Problem description:
Go to the line holding "numbers in North America to meet stronger" in the entries below and write out exactly every line down to and including the line holding "enforcement can trace".

#### Records for processing ####

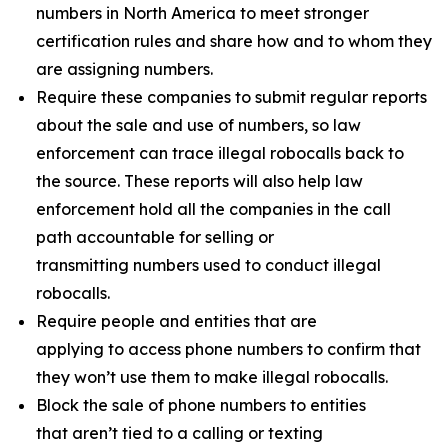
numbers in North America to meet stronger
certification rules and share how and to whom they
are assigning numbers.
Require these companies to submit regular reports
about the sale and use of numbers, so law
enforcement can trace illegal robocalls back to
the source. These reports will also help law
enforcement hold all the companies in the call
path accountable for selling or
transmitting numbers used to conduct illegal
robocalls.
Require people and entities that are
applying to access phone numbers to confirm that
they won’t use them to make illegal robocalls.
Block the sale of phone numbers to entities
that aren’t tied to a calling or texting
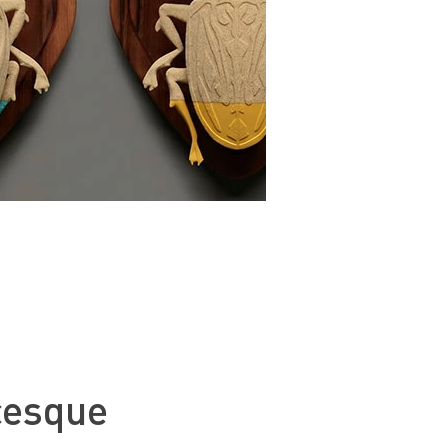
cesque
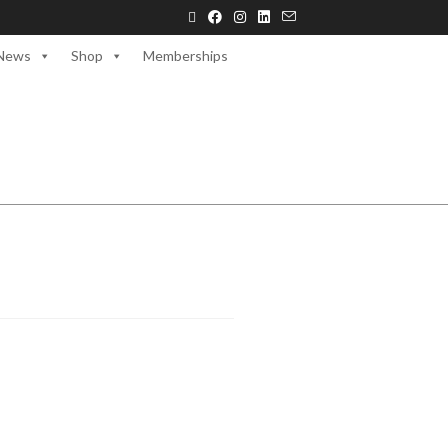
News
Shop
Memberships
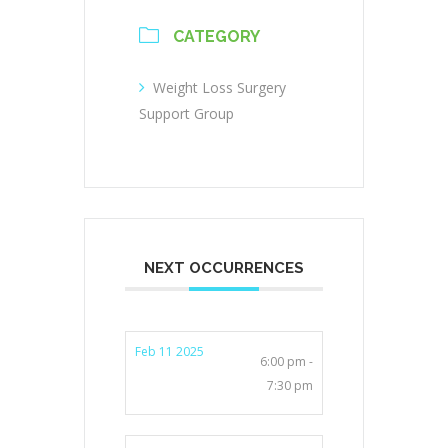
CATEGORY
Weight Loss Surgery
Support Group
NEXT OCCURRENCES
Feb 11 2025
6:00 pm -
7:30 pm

####
#### Records for processing ####

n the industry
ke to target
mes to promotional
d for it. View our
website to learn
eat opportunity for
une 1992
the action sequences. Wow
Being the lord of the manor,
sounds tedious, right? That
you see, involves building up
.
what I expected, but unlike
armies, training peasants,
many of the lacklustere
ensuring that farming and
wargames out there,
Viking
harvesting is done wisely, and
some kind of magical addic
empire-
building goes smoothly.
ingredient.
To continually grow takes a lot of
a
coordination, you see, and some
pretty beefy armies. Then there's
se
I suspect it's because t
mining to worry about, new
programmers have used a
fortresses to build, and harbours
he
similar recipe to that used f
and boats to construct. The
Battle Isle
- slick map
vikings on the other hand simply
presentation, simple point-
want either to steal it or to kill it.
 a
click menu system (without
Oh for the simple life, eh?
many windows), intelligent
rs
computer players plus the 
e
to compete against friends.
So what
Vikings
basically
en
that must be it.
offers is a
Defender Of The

####

Completed exercise:
numbers in North America to meet stronger
certification rules and share how and to whom they
are assigning numbers.
Require these companies to submit regular reports
about the sale and use of numbers, so law
enforcement can trace illegal robocalls back to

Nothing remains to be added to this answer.